### Supplied information
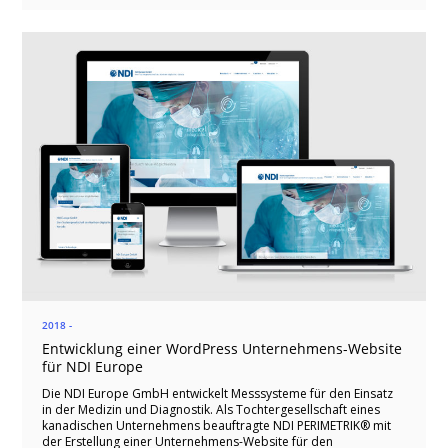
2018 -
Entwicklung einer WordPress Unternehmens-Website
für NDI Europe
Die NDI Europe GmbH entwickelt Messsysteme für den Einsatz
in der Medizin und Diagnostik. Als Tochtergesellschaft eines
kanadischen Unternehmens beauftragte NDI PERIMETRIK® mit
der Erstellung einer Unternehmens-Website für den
######
### Supplied information
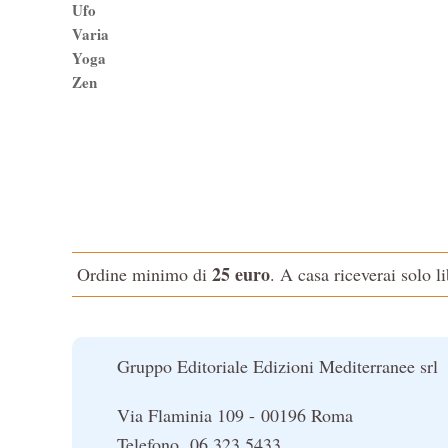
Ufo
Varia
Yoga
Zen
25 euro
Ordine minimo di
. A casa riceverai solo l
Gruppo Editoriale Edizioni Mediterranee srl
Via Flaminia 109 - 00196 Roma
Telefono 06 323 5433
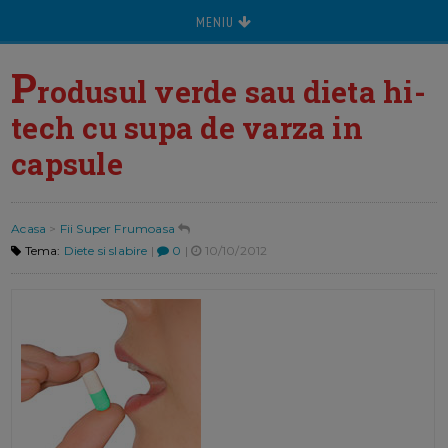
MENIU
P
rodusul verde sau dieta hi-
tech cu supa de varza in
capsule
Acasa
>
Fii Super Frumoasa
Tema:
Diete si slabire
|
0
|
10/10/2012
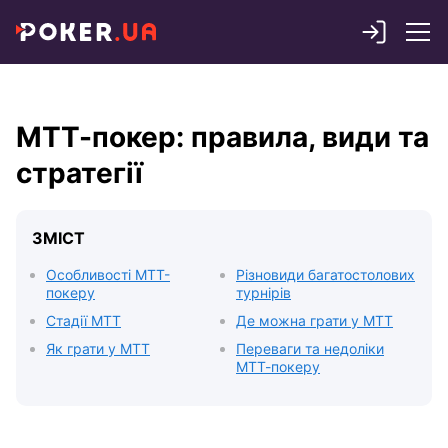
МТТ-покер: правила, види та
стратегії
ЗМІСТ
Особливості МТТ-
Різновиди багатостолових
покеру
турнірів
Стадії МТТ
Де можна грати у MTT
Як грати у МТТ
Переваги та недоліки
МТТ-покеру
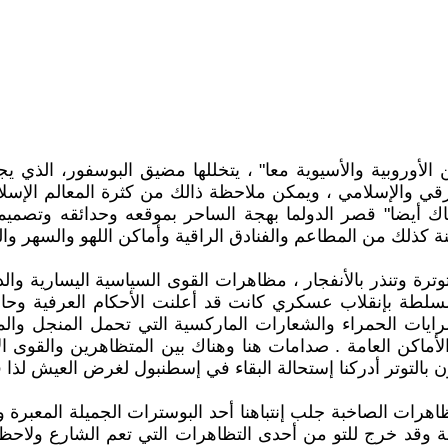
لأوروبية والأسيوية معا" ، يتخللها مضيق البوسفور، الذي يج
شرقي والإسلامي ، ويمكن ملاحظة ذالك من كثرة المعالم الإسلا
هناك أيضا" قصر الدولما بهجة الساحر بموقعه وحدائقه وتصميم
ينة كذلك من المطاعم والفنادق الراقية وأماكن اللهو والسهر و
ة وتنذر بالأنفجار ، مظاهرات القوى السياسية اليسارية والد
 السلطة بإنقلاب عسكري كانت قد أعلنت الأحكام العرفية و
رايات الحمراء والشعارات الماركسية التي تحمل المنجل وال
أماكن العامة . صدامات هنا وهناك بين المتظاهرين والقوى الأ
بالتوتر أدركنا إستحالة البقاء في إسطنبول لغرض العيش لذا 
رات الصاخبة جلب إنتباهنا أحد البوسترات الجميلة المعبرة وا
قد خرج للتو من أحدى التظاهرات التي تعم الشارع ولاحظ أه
######
**Exercise directions**
Show all lines in the entries above where the string "Europe" appears.

**Solution to the exercise**
für NDI Europe
Die NDI Europe GmbH entwickelt Messsysteme für den Einsatz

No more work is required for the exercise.